(Stored dataset items)
****
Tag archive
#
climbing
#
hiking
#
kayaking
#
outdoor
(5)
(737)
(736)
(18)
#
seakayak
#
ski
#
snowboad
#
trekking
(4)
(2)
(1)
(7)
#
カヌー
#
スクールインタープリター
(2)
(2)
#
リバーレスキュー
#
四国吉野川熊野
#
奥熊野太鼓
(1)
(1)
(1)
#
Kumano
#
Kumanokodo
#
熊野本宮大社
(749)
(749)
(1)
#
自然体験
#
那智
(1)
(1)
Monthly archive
****
- **PROBLEM REQUIREMENTS**: The answer must be the data above, repeated exactly as it stands.

- **REPLY**:
Tag archive
#
climbing
#
hiking
#
kayaking
#
outdoor
(5)
(737)
(736)
(18)
#
seakayak
#
ski
#
snowboad
#
trekking
(4)
(2)
(1)
(7)
#
カヌー
#
スクールインタープリター
(2)
(2)
#
リバーレスキュー
#
四国吉野川熊野
#
奥熊野太鼓
(1)
(1)
(1)
#
Kumano
#
Kumanokodo
#
熊野本宮大社
(749)
(749)
(1)
#
自然体験
#
那智
(1)
(1)
Monthly archive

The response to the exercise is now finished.